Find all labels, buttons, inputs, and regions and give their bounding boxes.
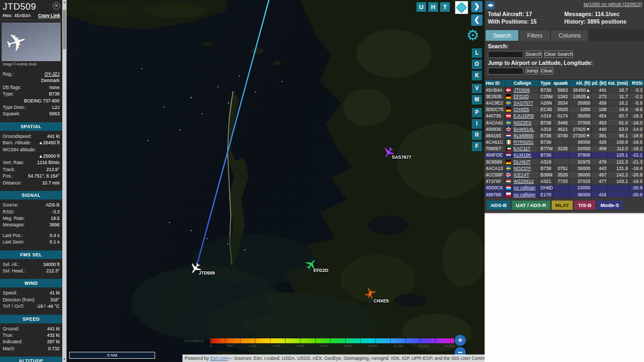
callsign-link[interactable]: NOZ37F xyxy=(514,166,531,171)
search-input[interactable] xyxy=(488,51,523,58)
copy-link[interactable]: Copy Link xyxy=(38,13,60,18)
panel-toggle-button[interactable]: ◀▶ xyxy=(486,1,495,9)
jump-button[interactable]: Jump xyxy=(525,67,538,75)
table-row[interactable]: 4CC58FICE14TB38M352639000497142.2-20.9 xyxy=(485,172,644,178)
callsign-link[interactable]: EFD2D xyxy=(514,94,529,99)
table-row[interactable]: 4D00C6no callsignDH8D23000-20.9 xyxy=(485,185,644,191)
map-button-f[interactable]: F xyxy=(472,142,482,151)
altitude-legend-title: ALTITUDE IN xyxy=(184,339,203,343)
aircraft-marker-efd2d[interactable]: EFD2D xyxy=(304,257,318,273)
map-button-l[interactable]: L xyxy=(472,48,482,58)
registration-link[interactable]: OY-JZJ xyxy=(45,71,60,77)
field-value: 0.732 xyxy=(48,345,60,352)
callsign-link[interactable]: RYR8251 xyxy=(514,139,533,145)
callsign-link[interactable]: WZZ9612 xyxy=(514,179,534,184)
callsign-link[interactable]: KAC117 xyxy=(514,146,530,151)
callsign-link[interactable]: ICE14T xyxy=(514,172,529,178)
filter-button-mlat[interactable]: MLAT xyxy=(552,201,573,210)
table-row[interactable]: 484165KLM9865B738074027200▼39196.1-18.9 xyxy=(485,132,644,139)
aircraft-marker-jtd509[interactable]: JTD509 xyxy=(189,260,203,276)
callsign-link[interactable]: DLH9JT xyxy=(514,159,531,165)
info-field-row: Direction (from):318° xyxy=(0,297,62,303)
map-button-h[interactable]: H xyxy=(428,2,438,12)
filter-button-tis-b[interactable]: TIS-B xyxy=(574,201,595,210)
close-icon[interactable]: ✕ xyxy=(53,2,60,10)
clear-search-button[interactable]: Clear Search xyxy=(544,50,574,58)
layers-button[interactable] xyxy=(455,1,468,14)
table-row[interactable]: 706057KAC117B77W323534000469112.0-18.1 xyxy=(485,146,644,152)
tab-columns[interactable]: Columns xyxy=(551,30,588,41)
map-canvas[interactable]: JTD509EFD2DCHXE5SAS7677 UHT ❯ ❮ ⚙ LOKVMP… xyxy=(67,0,485,362)
callsign-link[interactable]: no callsign xyxy=(514,185,536,190)
country-flag-is xyxy=(506,173,511,177)
callsign-link[interactable]: JTD509 xyxy=(514,87,530,93)
info-field-row: Ground:441 kt xyxy=(0,326,62,332)
map-button-p[interactable]: P xyxy=(472,108,482,117)
map-button-k[interactable]: K xyxy=(472,71,482,80)
type-cell: B738 xyxy=(539,132,553,138)
zoom-in-button[interactable]: + xyxy=(455,335,466,346)
callsign-link[interactable]: EJU15RB xyxy=(514,113,534,119)
map-button-r[interactable]: R xyxy=(472,130,482,140)
jump-input[interactable] xyxy=(488,68,523,75)
total-aircraft-label: Total Aircraft: xyxy=(488,11,524,17)
search-button[interactable]: Search xyxy=(525,50,542,58)
field-value: BOEING 737-800 xyxy=(24,98,60,104)
section-rows: Ground:441 ktTrue:432 ktIndicated:297 kt… xyxy=(0,323,62,352)
callsign-link[interactable]: KLM9865 xyxy=(514,133,533,138)
scroll-down-icon[interactable]: ▼ xyxy=(62,357,67,362)
altitude-cell: 37900 xyxy=(569,152,592,158)
scroll-up-icon[interactable]: ▲ xyxy=(62,0,67,5)
table-row[interactable]: 3E2535EFD2DC25M134212625▲27311.7-2.2 xyxy=(485,93,644,100)
callsign-link[interactable]: NSZ2ES xyxy=(514,120,531,125)
filter-button-ads-b[interactable]: ADS-B xyxy=(487,201,510,210)
aircraft-list-panel: ◀▶ tar1090 on github (220923) Total Airc… xyxy=(485,0,644,362)
filter-button-mode-s[interactable]: Mode-S xyxy=(597,201,623,210)
clear-jump-button[interactable]: Clear xyxy=(540,67,553,75)
table-row[interactable]: 489788no callsignE17036000416-20.8 xyxy=(485,191,644,198)
table-row[interactable]: 471F6FWZZ9612A321772037025477143.1-19.5 xyxy=(485,179,644,185)
gear-icon[interactable]: ⚙ xyxy=(466,27,479,44)
table-row[interactable]: 440735EJU15RBA31901743505045460.7-18.3 xyxy=(485,113,644,120)
panel-expand-right-icon[interactable]: ❯ xyxy=(471,1,482,12)
field-label: TAT / OAT: xyxy=(3,303,24,309)
table-row[interactable]: 3C6599DLH9JTA31932975479121.3-21.3 xyxy=(485,159,644,165)
map-button-m[interactable]: M xyxy=(472,95,482,105)
map-button-t[interactable]: T xyxy=(440,2,450,12)
map-button-v[interactable]: V xyxy=(472,84,482,93)
hex-cell: 4AC9E2 xyxy=(485,100,505,106)
table-row[interactable]: 4AC9E2SAS7677A20N35343595045916.2-5.9 xyxy=(485,100,644,106)
hex-cell: 484FDE xyxy=(485,152,505,158)
table-row[interactable]: 4ACA13NOZ37FB738075139000443131.9-18.4 xyxy=(485,165,644,172)
altitude-cell: 12625▲ xyxy=(569,93,592,99)
callsign-link[interactable]: BAW814L xyxy=(514,127,534,132)
esri-link[interactable]: Esri.com xyxy=(210,356,228,361)
left-panel-scrollbar[interactable]: ▲ ▼ xyxy=(62,0,67,362)
callsign-link[interactable]: no callsign xyxy=(514,192,536,197)
aircraft-label: EFD2D xyxy=(313,268,328,273)
map-button-o[interactable]: O xyxy=(472,60,482,69)
table-row[interactable]: 4ACA42NSZ2ESB73834663700045361.0-18.0 xyxy=(485,120,644,126)
filter-button-uat-ads-r[interactable]: UAT / ADS-R xyxy=(512,201,550,210)
info-field-row: Indicated:297 kt xyxy=(0,338,62,345)
panel-empty-area xyxy=(485,213,644,362)
aircraft-marker-sas7677[interactable]: SAS7677 xyxy=(382,144,396,160)
info-field-row: Denmark xyxy=(0,77,62,84)
country-flag-pl xyxy=(506,193,511,197)
callsign-link[interactable]: SAS7677 xyxy=(514,100,533,106)
callsign-link[interactable]: KLM19K xyxy=(514,152,531,158)
table-row[interactable]: 4CA61CRYR8251B73836000420100.9-19.5 xyxy=(485,139,644,146)
github-link[interactable]: tar1090 on github (220923) xyxy=(583,2,642,7)
map-button-u[interactable]: U xyxy=(416,2,426,12)
scrollbar-thumb[interactable] xyxy=(63,10,66,49)
tab-filters[interactable]: Filters xyxy=(519,30,550,41)
tab-search[interactable]: Search xyxy=(486,30,518,41)
map-button-i[interactable]: I xyxy=(472,119,482,129)
table-row[interactable]: 3DDC75CHXE5EC450020105010818.6-9.6 xyxy=(485,107,644,113)
callsign-link[interactable]: CHXE5 xyxy=(514,107,529,112)
table-row[interactable]: 45AB4AJTD509B738566326450▲44110.7-3.3 xyxy=(485,87,644,93)
table-row[interactable]: 484FDEKLM19KB73837900120.1-22.1 xyxy=(485,152,644,159)
panel-collapse-left-icon[interactable]: ❮ xyxy=(471,14,482,26)
aircraft-marker-chxe5[interactable]: CHXE5 xyxy=(364,287,376,301)
table-row[interactable]: 400936BAW814LA319462127925▼44063.0-14.0 xyxy=(485,126,644,132)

- _Your assignment_
What is needed is an exact copy of all the data, with no images in it.

- _Response to the task_
Find all labels, buttons, inputs, and regions and give their bounding boxes.
callsign-link[interactable]: NOZ37F xyxy=(514,166,531,171)
search-input[interactable] xyxy=(488,51,523,58)
copy-link[interactable]: Copy Link xyxy=(38,13,60,18)
panel-toggle-button[interactable]: ◀▶ xyxy=(486,1,495,9)
jump-button[interactable]: Jump xyxy=(525,67,538,75)
table-row[interactable]: 4CC58FICE14TB38M352639000497142.2-20.9 xyxy=(485,172,644,178)
callsign-link[interactable]: EFD2D xyxy=(514,94,529,99)
table-row[interactable]: 4D00C6no callsignDH8D23000-20.9 xyxy=(485,185,644,191)
map-button-f[interactable]: F xyxy=(472,142,482,151)
altitude-legend-title: ALTITUDE IN xyxy=(184,339,203,343)
aircraft-marker-efd2d[interactable]: EFD2D xyxy=(304,257,318,273)
map-button-l[interactable]: L xyxy=(472,48,482,58)
registration-link[interactable]: OY-JZJ xyxy=(45,71,60,77)
field-value: 0.732 xyxy=(48,345,60,352)
callsign-link[interactable]: RYR8251 xyxy=(514,139,533,145)
callsign-link[interactable]: WZZ9612 xyxy=(514,179,534,184)
callsign-link[interactable]: KAC117 xyxy=(514,146,530,151)
callsign-link[interactable]: ICE14T xyxy=(514,172,529,178)
filter-button-mlat[interactable]: MLAT xyxy=(552,201,573,210)
table-row[interactable]: 484165KLM9865B738074027200▼39196.1-18.9 xyxy=(485,132,644,139)
aircraft-marker-jtd509[interactable]: JTD509 xyxy=(189,260,203,276)
callsign-link[interactable]: DLH9JT xyxy=(514,159,531,165)
info-field-row: Direction (from):318° xyxy=(0,297,62,303)
map-button-h[interactable]: H xyxy=(428,2,438,12)
filter-button-tis-b[interactable]: TIS-B xyxy=(574,201,595,210)
close-icon[interactable]: ✕ xyxy=(53,2,60,10)
clear-search-button[interactable]: Clear Search xyxy=(544,50,574,58)
layers-button[interactable] xyxy=(455,1,468,14)
table-row[interactable]: 706057KAC117B77W323534000469112.0-18.1 xyxy=(485,146,644,152)
tab-columns[interactable]: Columns xyxy=(551,30,588,41)
map-canvas[interactable]: JTD509EFD2DCHXE5SAS7677 UHT ❯ ❮ ⚙ LOKVMP… xyxy=(67,0,485,362)
callsign-link[interactable]: no callsign xyxy=(514,185,536,190)
country-flag-is xyxy=(506,173,511,177)
callsign-link[interactable]: JTD509 xyxy=(514,87,530,93)
info-field-row: Ground:441 kt xyxy=(0,326,62,332)
map-button-p[interactable]: P xyxy=(472,108,482,117)
map-button-k[interactable]: K xyxy=(472,71,482,80)
type-cell: B738 xyxy=(539,132,553,138)
zoom-in-button[interactable]: + xyxy=(455,335,466,346)
callsign-link[interactable]: EJU15RB xyxy=(514,113,534,119)
map-button-r[interactable]: R xyxy=(472,130,482,140)
jump-input[interactable] xyxy=(488,68,523,75)
total-aircraft-label: Total Aircraft: xyxy=(488,11,524,17)
search-button[interactable]: Search xyxy=(525,50,542,58)
field-value: BOEING 737-800 xyxy=(24,98,60,104)
section-rows: Ground:441 ktTrue:432 ktIndicated:297 kt… xyxy=(0,323,62,352)
callsign-link[interactable]: KLM9865 xyxy=(514,133,533,138)
scroll-down-icon[interactable]: ▼ xyxy=(62,357,67,362)
altitude-cell: 37900 xyxy=(569,152,592,158)
scroll-up-icon[interactable]: ▲ xyxy=(62,0,67,5)
table-row[interactable]: 3E2535EFD2DC25M134212625▲27311.7-2.2 xyxy=(485,93,644,100)
callsign-link[interactable]: NSZ2ES xyxy=(514,120,531,125)
filter-button-ads-b[interactable]: ADS-B xyxy=(487,201,510,210)
aircraft-list-panel: ◀▶ tar1090 on github (220923) Total Airc… xyxy=(485,0,644,362)
filter-button-mode-s[interactable]: Mode-S xyxy=(597,201,623,210)
clear-jump-button[interactable]: Clear xyxy=(540,67,553,75)
table-row[interactable]: 489788no callsignE17036000416-20.8 xyxy=(485,191,644,198)
table-row[interactable]: 471F6FWZZ9612A321772037025477143.1-19.5 xyxy=(485,179,644,185)
gear-icon[interactable]: ⚙ xyxy=(466,27,479,44)
table-row[interactable]: 440735EJU15RBA31901743505045460.7-18.3 xyxy=(485,113,644,120)
panel-expand-right-icon[interactable]: ❯ xyxy=(471,1,482,12)
field-label: TAT / OAT: xyxy=(3,303,24,309)
table-row[interactable]: 3C6599DLH9JTA31932975479121.3-21.3 xyxy=(485,159,644,165)
map-button-m[interactable]: M xyxy=(472,95,482,105)
map-button-t[interactable]: T xyxy=(440,2,450,12)
map-button-v[interactable]: V xyxy=(472,84,482,93)
hex-cell: 4AC9E2 xyxy=(485,100,505,106)
table-row[interactable]: 4AC9E2SAS7677A20N35343595045916.2-5.9 xyxy=(485,100,644,106)
hex-cell: 484FDE xyxy=(485,152,505,158)
table-row[interactable]: 4ACA13NOZ37FB738075139000443131.9-18.4 xyxy=(485,165,644,172)
altitude-cell: 12625▲ xyxy=(569,93,592,99)
callsign-link[interactable]: BAW814L xyxy=(514,127,534,132)
esri-link[interactable]: Esri.com xyxy=(210,356,228,361)
left-panel-scrollbar[interactable]: ▲ ▼ xyxy=(62,0,67,362)
callsign-link[interactable]: no callsign xyxy=(514,192,536,197)
aircraft-label: EFD2D xyxy=(313,268,328,273)
map-button-o[interactable]: O xyxy=(472,60,482,69)
table-row[interactable]: 4ACA42NSZ2ESB73834663700045361.0-18.0 xyxy=(485,120,644,126)
filter-button-uat-ads-r[interactable]: UAT / ADS-R xyxy=(512,201,550,210)
info-field-row: Indicated:297 kt xyxy=(0,338,62,345)
panel-empty-area xyxy=(485,213,644,362)
aircraft-marker-sas7677[interactable]: SAS7677 xyxy=(382,144,396,160)
info-field-row: Denmark xyxy=(0,77,62,84)
country-flag-pl xyxy=(506,193,511,197)
callsign-link[interactable]: SAS7677 xyxy=(514,100,533,106)
callsign-link[interactable]: KLM19K xyxy=(514,152,531,158)
table-row[interactable]: 4CA61CRYR8251B73836000420100.9-19.5 xyxy=(485,139,644,146)
github-link[interactable]: tar1090 on github (220923) xyxy=(583,2,642,7)
map-button-u[interactable]: U xyxy=(416,2,426,12)
scrollbar-thumb[interactable] xyxy=(63,10,66,49)
tab-filters[interactable]: Filters xyxy=(519,30,550,41)
tab-search[interactable]: Search xyxy=(486,30,518,41)
map-button-i[interactable]: I xyxy=(472,119,482,129)
table-row[interactable]: 3DDC75CHXE5EC450020105010818.6-9.6 xyxy=(485,107,644,113)
callsign-link[interactable]: CHXE5 xyxy=(514,107,529,112)
table-row[interactable]: 45AB4AJTD509B738566326450▲44110.7-3.3 xyxy=(485,87,644,93)
table-row[interactable]: 484FDEKLM19KB73837900120.1-22.1 xyxy=(485,152,644,159)
panel-collapse-left-icon[interactable]: ❮ xyxy=(471,14,482,26)
aircraft-marker-chxe5[interactable]: CHXE5 xyxy=(364,287,376,301)
table-row[interactable]: 400936BAW814LA319462127925▼44063.0-14.0 xyxy=(485,126,644,132)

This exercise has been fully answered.